Après avoir rappelé que la loi du 4 mars 2002 relative aux droits des malades et à la qualité du système de santé a créé un conseil professionnel des professions paramédicales, Mme Sylvie Desmarescaux, rapporteur , a observé que cette structure, qui n'a jamais été mise en place, a été progressivement vidée de son contenu par l'institution des ordres professionnels paramédicaux. Elle s'est demandé s'il semble encore utile de la conserver et quelle pourrait être alors l'instance compétente pour traiter des questions interprofessionnelles.

M. Didier Evenou a jugé que cette structure n'a effectivement plus lieu d'être.

Après avoir observé que les institutions ordinales sont généralement organisées selon une structure à la fois départementale, régionale et nationale, Mme Sylvie Desmarescaux, rapporteur , a souhaité savoir si l'ordre des masseurs kinésithérapeutes comporte aussi un niveau interrégional.

M. Didier Evenou a indiqué qu'il existe outre-mer des exceptions à la règle de droit commun, et que l'Ile de la Réunion se trouve ainsi rattachée à la région Ile-de-France.

Mme Marie-Thérèse Hermange a souhaité connaître le sentiment général des masseurs-kinésithérapeutes à l'égard de la reconnaissance institutionnelle qu'apporte à leur profession la création de l'institution ordinale.

Après avoir noté les réactions défavorables d'une partie des partenaires sociaux, M. Nicolas About, président , s'est interrogé sur les relations que l'ordre des masseurs kinésithérapeutes a établies avec les organisations syndicales.

M. Didier Evenou a précisé que l'institution ordinale n'a pas encore eu l'occasion de développer des contacts approfondis avec elles.

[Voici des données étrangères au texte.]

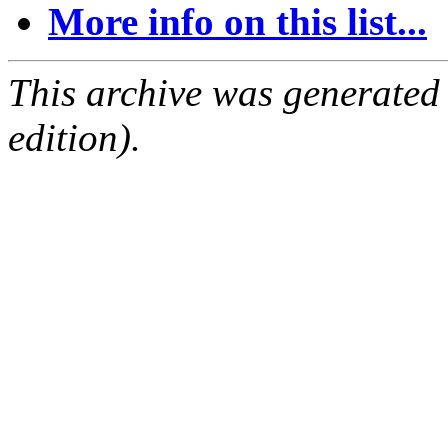
More info on this list...
This archive was generated
edition).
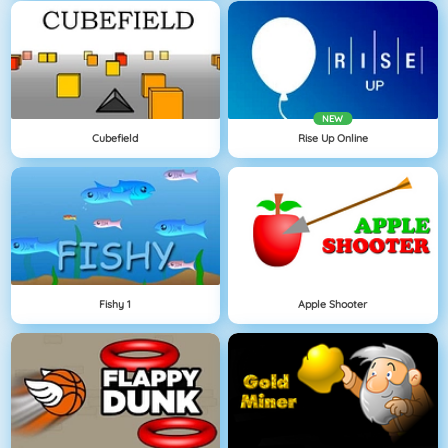
NEW
Cubefield
Rise Up Online
Fishy 1
Apple Shooter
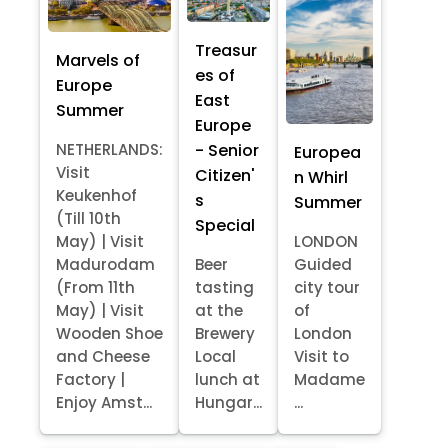
Treasur
Marvels of
es of
Europe
East
Summer
Europe
- Senior
NETHERLANDS:
Europea
Visit
Citizen'
n Whirl
Keukenhof
s
Summer
(Till 10th
Special
May) | Visit
LONDON
Madurodam
Beer
Guided
(From 11th
tasting
city tour
May) | Visit
at the
of
Wooden Shoe
Brewery
London
and Cheese
Local
Visit to
Factory |
lunch at
Madame
Enjoy Amst...
Hungar...
...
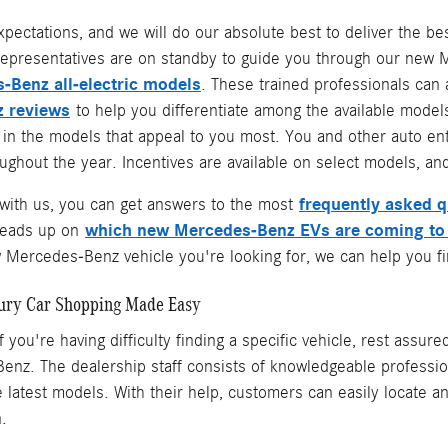
xpectations, and we will do our absolute best to deliver the 
epresentatives are on standby to guide you through our new Me
-Benz all-electric models
. These trained professionals can
 reviews
to help you differentiate among the available models
e in the models that appeal to you most. You and other auto e
ghout the year. Incentives are available on select models, and
frequently asked 
ith us, you can get answers to the most
which new Mercedes-Benz EVs are coming to
heads up on
Mercedes-Benz vehicle you're looking for, we can help you fin
ury Car Shopping Made Easy
f you're having difficulty finding a specific vehicle, rest assur
nz. The dealership staff consists of knowledgeable professio
the latest models. With their help, customers can easily locate
n.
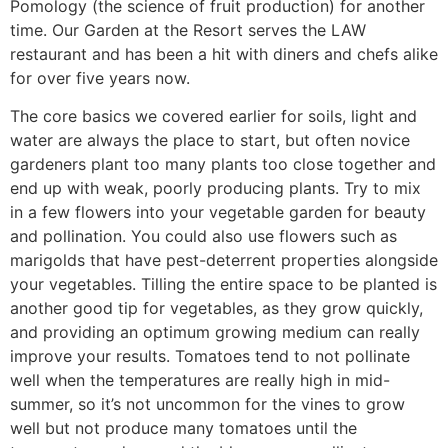
Pomology (the science of fruit production) for another
time. Our Garden at the Resort serves the LAW
restaurant and has been a hit with diners and chefs alike
for over five years now.
The core basics we covered earlier for soils, light and
water are always the place to start, but often novice
gardeners plant too many plants too close together and
end up with weak, poorly producing plants. Try to mix
in a few flowers into your vegetable garden for beauty
and pollination. You could also use flowers such as
marigolds that have pest-deterrent properties alongside
your vegetables. Tilling the entire space to be planted is
another good tip for vegetables, as they grow quickly,
and providing an optimum growing medium can really
improve your results. Tomatoes tend to not pollinate
well when the temperatures are really high in mid-
summer, so it’s not uncommon for the vines to grow
well but not produce many tomatoes until the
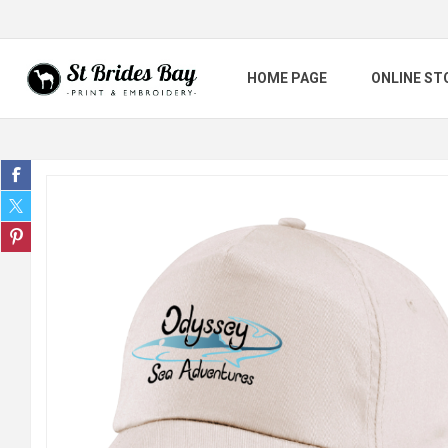
HOME PAGE
ONLINE ST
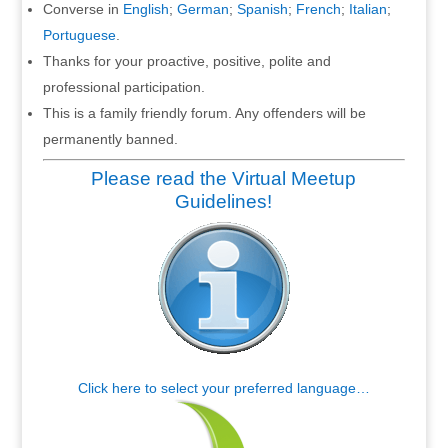
Converse in
English
;
German
;
Spanish
;
French
;
Italian
;
Portuguese
.
Thanks for your proactive, positive, polite and
professional participation.
This is a family friendly forum. Any offenders will be
permanently banned.
Please read the Virtual Meetup
Guidelines!
Click here to select your preferred language…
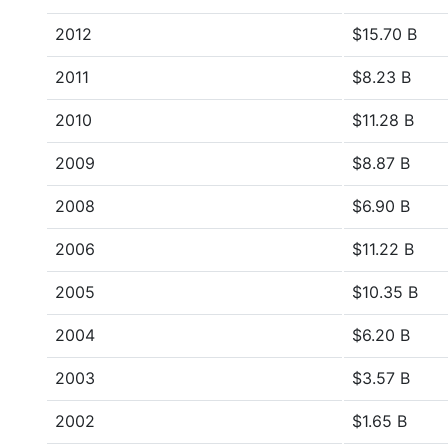
2012
$15.70 B
2011
$8.23 B
2010
$11.28 B
2009
$8.87 B
2008
$6.90 B
2006
$11.22 B
2005
$10.35 B
2004
$6.20 B
2003
$3.57 B
2002
$1.65 B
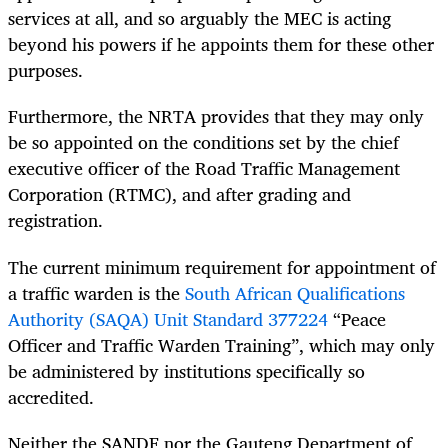
services at all, and so arguably the MEC is acting
beyond his powers if he appoints them for these other
purposes.
Furthermore, the NRTA provides that they may only
be so appointed on the conditions set by the chief
executive officer of the Road Traffic Management
Corporation (RTMC), and after grading and
registration.
The current minimum requirement for appointment of
a traffic warden is the
South African Qualifications
Authority (SAQA) Unit Standard 377224
“Peace
Officer and Traffic Warden Training”, which may only
be administered by institutions specifically so
accredited.
Neither the SANDF nor the Gauteng Department of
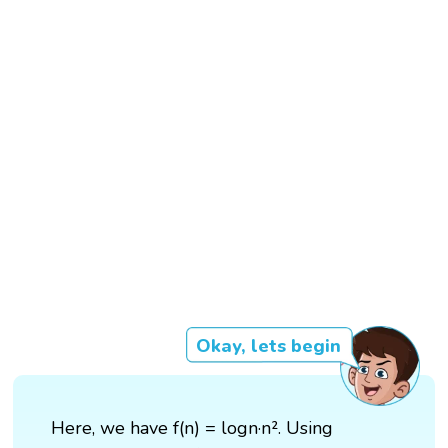
Okay, lets begin
Here, we have f(n) = logn·n². Using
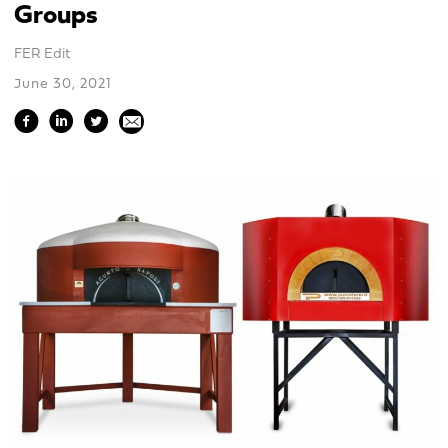
Groups
FER Edit
June 30, 2021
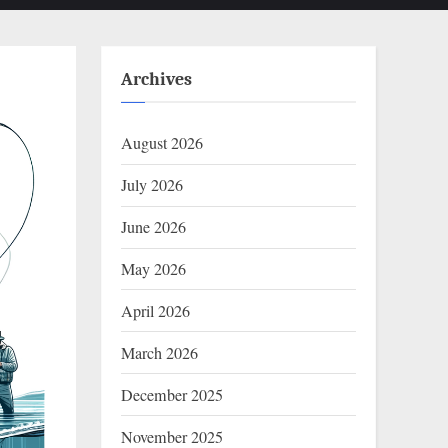
Archives
August 2026
July 2026
June 2026
May 2026
April 2026
March 2026
December 2025
November 2025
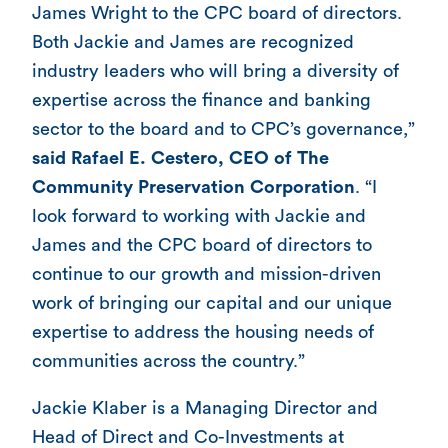
James Wright to the CPC board of directors.
Both Jackie and James are recognized
industry leaders who will bring a diversity of
expertise across the finance and banking
sector to the board and to CPC’s governance,”
said Rafael E. Cestero, CEO of The
Community Preservation Corporation
. “I
look forward to working with Jackie and
James and the CPC board of directors to
continue to our growth and mission-driven
work of bringing our capital and our unique
expertise to address the housing needs of
communities across the country.”
Jackie Klaber is a Managing Director and
Head of Direct and Co-Investments at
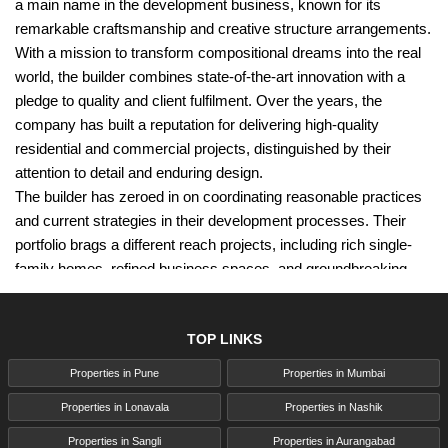
a main name in the development business, known for its
remarkable craftsmanship and creative structure arrangements.
With a mission to transform compositional dreams into the real
world, the builder combines state-of-the-art innovation with a
pledge to quality and client fulfilment. Over the years, the
company has built a reputation for delivering high-quality
residential and commercial projects, distinguished by their
attention to detail and enduring design.
The builder has zeroed in on coordinating reasonable practices
and current strategies in their development processes. Their
portfolio brags a different reach projects, including rich single-
family homes, refined business spaces, and groundbreaking
redesigns that improve usefulness and stylish allure. The
organisation's commitment to greatness has procured them
TOP LINKS
various honours and laid out them as a believed accomplice for
clients looking for unwavering quality and development.
Properties in Pune
Properties in Mumbai
This post will explore what sets Wellwisher Group Pune apart,
Properties in Lonavala
Properties in Nashik
delving into their history, notable projects, and the core values
that drive their success. Whether you are a prospective client or
Properties in Sangli
Properties in Aurangabad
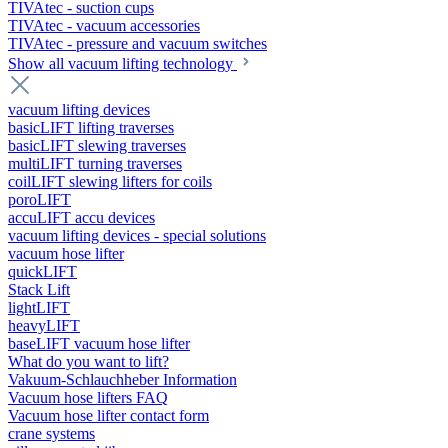
TIVAtec - suction cups
TIVAtec - vacuum accessories
TIVAtec - pressure and vacuum switches
Show all vacuum lifting technology
vacuum lifting devices
basicLIFT lifting traverses
basicLIFT slewing traverses
multiLIFT turning traverses
coilLIFT slewing lifters for coils
poroLIFT
accuLIFT accu devices
vacuum lifting devices - special solutions
vacuum hose lifter
quickLIFT
Stack Lift
lightLIFT
heavyLIFT
baseLIFT vacuum hose lifter
What do you want to lift?
Vakuum-Schlauchheber Information
Vacuum hose lifters FAQ
Vacuum hose lifter contact form
crane systems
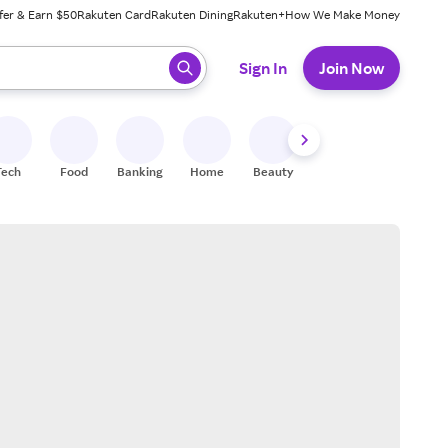
fer & Earn $50
Rakuten Card
Rakuten Dining
Rakuten+
How We Make Money
 ready, press enter to select.
Sign In
Join Now
Tech
Food
Banking
Home
Beauty
Shoes
Fitness
A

En revanche, elle a déjà noué des relations très satisfaisantes avec le conseil de l'ordre des médecins et plusieurs autres acteurs institutionnels du secteur de la santé.

Après avoir souligné le caractère encourageant de ce premier bilan, il a invité les infirmiers à considérer la création de leur ordre professionnel comme une chance à saisir : les professions paramédicales ont tout intérêt à disposer d'un mode d'organisation légitimant leur rôle et leurs prises de position.

M. Nicolas About, président , a demandé à avoir plus de précisions sur la composition de la profession.

M. Didier Evenou a indiqué que 80 % des professionnels exercent leur activité sous statut libéral, les masseurs-kinésithérapeutes salariés ne représentant qu'environ 20 % des masseurs-kinésithérapeutes. On observe également le développement d'une tendance très nette au cours des dernières années à la féminisation de la profession.

M. Francis Giraud s'est interrogé sur le taux de syndicalisation des masseurs-kinésithérapeutes.

M. Didier Evenou a estimé que la proportion des personnes syndiquées serait de l'ordre de 15 % parmi les professionnels libéraux, mais semble être très faible parmi les salariés, sans toutefois pouvoir être évaluée avec précision, faute de données fiables.

Mme Sylvie Desmarescaux, rapporteur , a indiqué que les infirmiers exercent très majoritairement (73,47 %) leur activité dans les établissements hospitaliers. Les professionnels libéraux et ceux des « autres secteurs » ne représentent respectivement que 13,86 % et 12,68 % de l'ensemble de la profession.

M. Nicolas About, président , a jugé riche d'enseignements l'expérience de la création de l'ordre des masseurs-kinésithérapeutes, tout en observant que ce précédent n'apparaît pas totalement transposable aux infirmiers.

Enfin, la commission a procédé à l'audition de Mme Claude Rambaud , présidente de Lutte information études des infections nosocomiales (LIEN).

Mme Claude Rambaud a d'abord indiqué que l'association qu'elle préside entretient peu de relations avec les ordres professionnels existants. Le LIEN a, en revanche, des relations plus suivies avec les institutions de santé et siège dans le conseil d'administration de certaines d'entre elles. Mme Claude Rambaud a précisé qu'elle avait siégé, il y a sept ou huit ans, au sein du conseil de déontologie qui a participé à l'élaboration de la carte Vitale, ce qui lui avait permis de rencontrer des membres des différents ordres professionnels de santé.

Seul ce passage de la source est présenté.